__What needs to be done__: Retype the records below exactly as they stand, omitting the pictures.

__Data for analysis__:
Start of Block

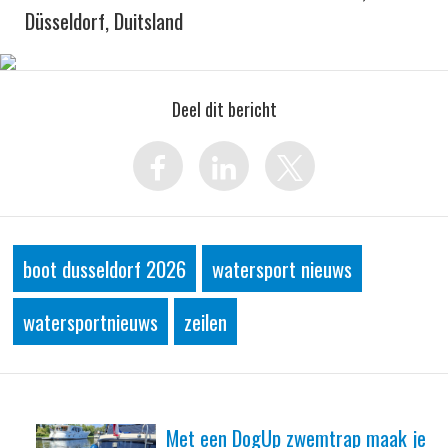
Düsseldorf, Duitsland
Deel dit bericht
boot dusseldorf 2026
watersport nieuws
watersportnieuws
zeilen
Met een DogUp zwemtrap maak je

End of Block

__Solution to the exercise__:
Düsseldorf, Duitsland
Deel dit bericht
boot dusseldorf 2026
watersport nieuws
watersportnieuws
zeilen
Met een DogUp zwemtrap maak je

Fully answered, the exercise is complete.